How far to go over the right to know?

By Choo Zheng Xi, Published The Straits Times, 6 Feb 2013

PRIME Minister Lee Hsien Loong was less than enthusiastic when responding to an audience member's question about whether the Government was considering a Freedom of Information Act (FOIA) at this year's Institute of Policy Studies Perspectives Seminar last week.

The exchange was the latest instalment of a perennial but peripheral discussion about an FOIA. In fact, there is much misunderstanding and inflated expectations about such an Act and what it might achieve.

As a result, the respective positions for and against such legislation have been reduced to the following: proponents argue that the Act will make the Government more accountable and transparent, while opponents argue that it will sap government resources, lead to leaks in sensitive information and conversely encourage opaqueness.

Both positions are reasonable hypotheses of possible outcomes. But it might be more productive to look at the experience of countries with FOIA legislation to get a better sense of the actual challenges and promises of such an Act.

First, what is an FOIA and how does such legislation generally look?
FOIA legislation is best understood as "right-to-know" legislation that guarantees any member of the public's right to access data held by government bodies. As of the last quarter of 2012, at least 93 countries have some form of FOIA legislation.

Such legislation is generally coupled with legal obligations for government bodies to archive information.

FOIA requests can be made by members of the public, civil society groups or news organisations. Decisions by public bodies not to disclose information are usually reviewable by the courts.

Three misconceptions about FOIA legislation have caused much disappointment to information activists in countries that have adopted it. Such misconceptions have also held back governments' adoption of it in countries that have yet to do so.

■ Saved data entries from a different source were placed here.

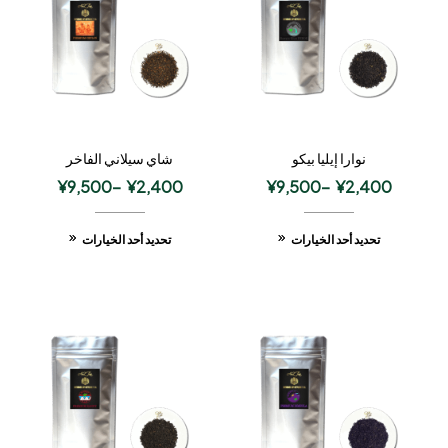
نوارا إيليا بيكو
شاي سيلاني الفاخر
¥
9,500
–
¥
2,400
¥
9,500
–
¥
2,400
تحديد أحد الخيارات
تحديد أحد الخيارات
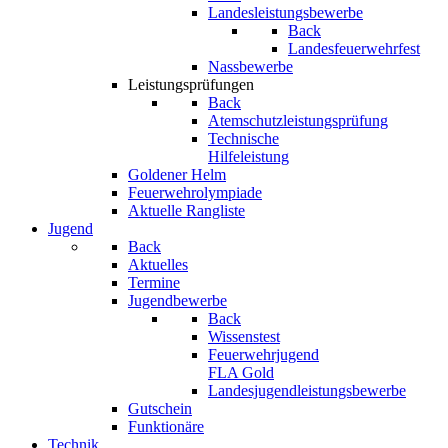
Landesleistungsbewerbe
Back
Landesfeuerwehrfest
Nassbewerbe
Leistungsprüfungen
Back
Atemschutzleistungsprüfung
Technische
Hilfeleistung
Goldener Helm
Feuerwehrolympiade
Aktuelle Rangliste
Jugend
Back
Aktuelles
Termine
Jugendbewerbe
Back
Wissenstest
Feuerwehrjugend
FLA Gold
Landesjugendleistungsbewerbe
Gutschein
Funktionäre
Technik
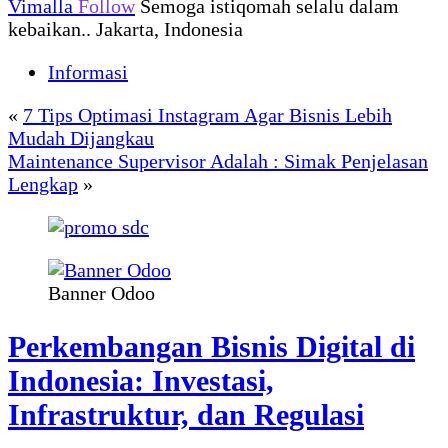
Vimalla
Follow
Semoga istiqomah selalu dalam
kebaikan.. Jakarta, Indonesia
Informasi
«
7 Tips Optimasi Instagram Agar Bisnis Lebih
Mudah Dijangkau
Maintenance Supervisor Adalah : Simak Penjelasan
Lengkap
»
Banner Odoo
Perkembangan Bisnis Digital di
Indonesia: Investasi,
Infrastruktur, dan Regulasi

The first relates to scope. Campaigners hope, and governments fear, that the all-encompassing breadth of an FOIA will shine a strobe light of openness on every nook and cranny of government.

In reality, FOIA legislation even in Western democracies with more liberal attitudes to public access to information has exemptions that entitle governments to withhold or redact information about sensitive national security and defence documents, Cabinet deliberations or government documents containing personal data of third parties.

For example, US law recognises the right of the federal government to withhold information on national security grounds in cases where the information is so sensitive that the agency is entitled to respond that it can "neither confirm or deny" it actually exists.

Such a response is known as a "Glomar response" after the name of a top secret CIA programme used to salvage a Soviet submarine at the height of the Cold War.

More recently, the response was used by a US federal circuit court to prevent the release of documents relating to the use of torture in the US "war on terror".

So, those hoping to see the introduction of an FOIA need to keep in mind the reality that the Government will still, at the end of the day, be entitled to withhold certain classes of sensitive information.

As for the Government, the concern that it will completely lose its ability to protect sensitive information should not be overstated.

The second misconception about the FOIA from those who favour it is that it will painlessly usher in a new era of enlightened public discourse.

The experience of countries that have adopted it suggests a more prosaic reality: requests for information will include the mad and the bad, thrown in with questions that are the paragons of investigative journalism and public spiritedness.

It is entirely possible the former will outnumber the latter.

In the early years of the FOIA in Britain (which adopted it in 2000), requests were made seeking the e-mail addresses of unmarried policemen in Hampshire and the number of sex acts perpetrated on Welsh sheep.

Public education about the benefits and mechanics of an FOIA can take much more time than the conceptualisation and implementation of actual legislation.

Even with the Act, it will take time to entrench a culture of access to information as of right, and build an engaged civil society that is able to meaningfully analyse the data obtained and formulate questions for further public debate.

It will also take time to convince all levels of government bureaucracy that a culture of archiving and releasing information to the public as a matter of course is beneficial to public policy formulation.

The third misconception about the FOIA is that it discourages candour in decision-making.

The argument goes that it will have a "chilling effect" on policymakers fearful of having potentially to reveal the minutes of internal meetings to public scrutiny, leading to a sanitisation of meeting minutes.

Thankfully, this does not appear to be Britain's experience.

A House of Lords Justice Committee report set up to review the FOIA, published in July last year, "was not able to conclude, with any certainty, that a chilling effect has resulted from the FOI Act". It added that the value of openness introduced by the Act balanced out any marginal chilling effect.

In any case, it is questionable if the Singapore civil service with its high standards of integrity will succumb to the perverse incentive to conceal information to prevent it surfacing.

The pros and cons of an FOIA deserve serious, informed debate that comes from a clear-eyed understanding of its potential limitations and a realistic view of what it can achieve.

A proper understanding of its potential, together with sustained public education, can go some way to enhancing the culture of transparency and good decision making that the Singapore Government is known for.

The writer is a lawyer at Peter Low LLC and has worked on FOIA litigation in the United States.